You were born in Toronto, Canada. Did it ever cross your mind about representing the land of your birth?
Yes, it did, until I was called into the Jamaica U16 national team and then it never popped into my head again. Jamaica was my first choice to be honest, so I feel confident I made the right decision throughout my career.
What was the feeling like being part of Jamaica's 1998 World Cup squad at 20-years-old?
I really took it for granted thinking I’ll have at least two more World Cups to go to in my career. Thinking back now, I wished I had cherished it a lot more. But it was a wonderful moment that united Jamaica and it was a special team that worked hard. To be the first English Speaking Caribbean nation was also a nice record to have.

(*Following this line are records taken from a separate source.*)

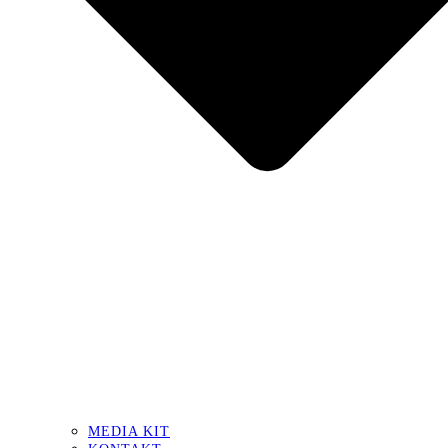
MEDIA KIT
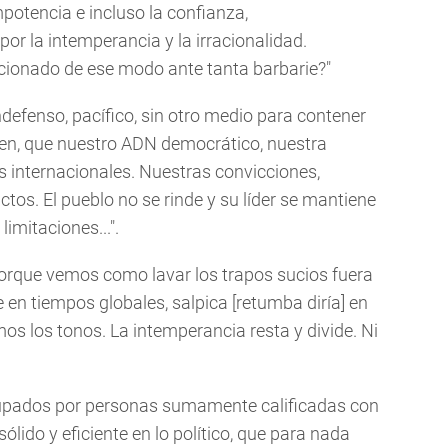
mpotencia e incluso la confianza,
r la intemperancia y la irracionalidad.
ionado de ese modo ante tanta barbarie?"
efenso, pacífico, sin otro medio para contener
imen, que nuestro ADN democrático, nuestra
os internacionales. Nuestras convicciones,
os. El pueblo no se rinde y su líder se mantiene
imitaciones...".
porque vemos como lavar los trapos sucios fuera
 en tiempos globales, salpica [retumba diría] en
os los tonos. La intemperancia resta y divide. Ni
upados por personas sumamente calificadas con
lido y eficiente en lo político, que para nada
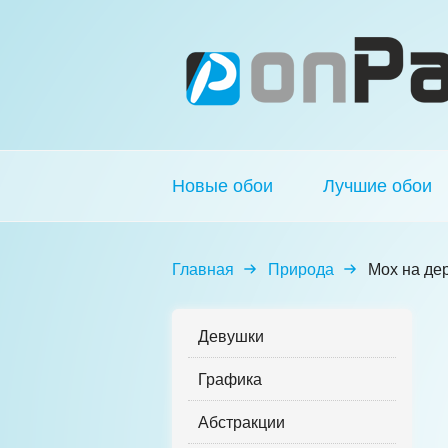
Новые обои
Лучшие обои
Главная
Природа
Мох на де
Девушки
Графика
Абстракции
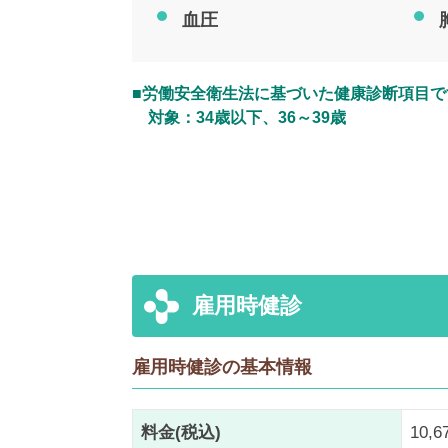
血圧
■労働安全衛生法に基づいた健康診断項目で
対象：34歳以下、36～39歳
雇用時健診
雇用時健診の基本情報
料金(税込)
10,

You won the MLS Cup in 2009 with Real Salt Lake, overcoming the LA Galaxy on penalties in the final. Would you say this was your proudest moment in club football?
It is definitely up there with going to France 98 for sure. Those were two of my proudest moments definitely. Going to the final of the CONCACAF Champions League in 2011 was also special with Real Salt Lake.
What are your thoughts of Jamaica’s group for the CONCACAF Gold Cup this summer? Can the Reggae Boyz replicate what they did in 2015?
They better get at least 2nd place finish, even though Curacao is up and coming in the CONCACAF region. It is not going to be easy at all. The Caribbean teams in CONCACAF are making massive strides, so Jamaica has to be pragmatic in their approach and finish their chances well in order to have a run like they did in 2015. It is possible to repeat, but they need to score goals.
What advice do you have for youths who want to play football professionally?
Watch as much football as you can, no matter what league it is. Educate yourself and learn from different players, not just your favourite player. Soak in as much as possible. If youths can follow these steps they will go places in life with football.
You are now with Real Salt Lake as their Head Scout. Are you enjoying it?
As for being with Real Salt Lake, currently I am back to being the Head Scout, the same role I had when I retired. The role I have now I enjoy it extremely, not as stressful as being a coach, but I still get to influence the team by bringing in quality players for the club. I am grateful that the RSL Family gave me this opportunity after playing for them between 2005 and 2011.